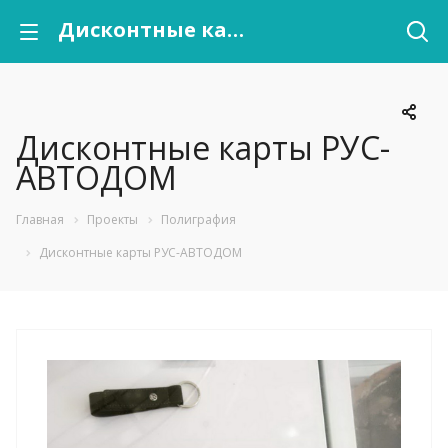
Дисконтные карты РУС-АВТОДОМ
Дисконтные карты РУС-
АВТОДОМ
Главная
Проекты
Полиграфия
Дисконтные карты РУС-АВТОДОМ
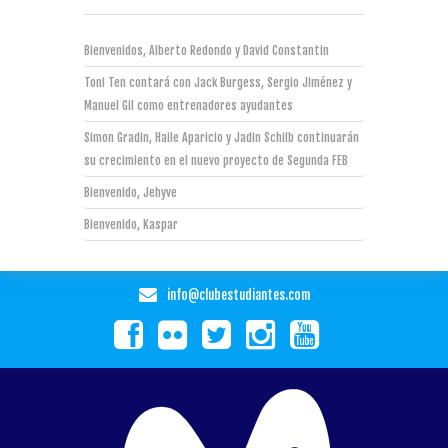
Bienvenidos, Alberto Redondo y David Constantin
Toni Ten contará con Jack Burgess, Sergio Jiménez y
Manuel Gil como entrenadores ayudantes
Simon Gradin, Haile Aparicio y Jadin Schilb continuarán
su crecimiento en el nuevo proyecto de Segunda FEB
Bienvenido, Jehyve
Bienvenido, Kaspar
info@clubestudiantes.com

→ **What you are asked to do**
Output the line containing "Manuel Gil como entrenadores ayudantes" and each line after it through the close of the entries, unchanged and with no other lines.

→ **Response**
Manuel Gil como entrenadores ayudantes
Simon Gradin, Haile Aparicio y Jadin Schilb continuarán
su crecimiento en el nuevo proyecto de Segunda FEB
Bienvenido, Jehyve
Bienvenido, Kaspar
info@clubestudiantes.com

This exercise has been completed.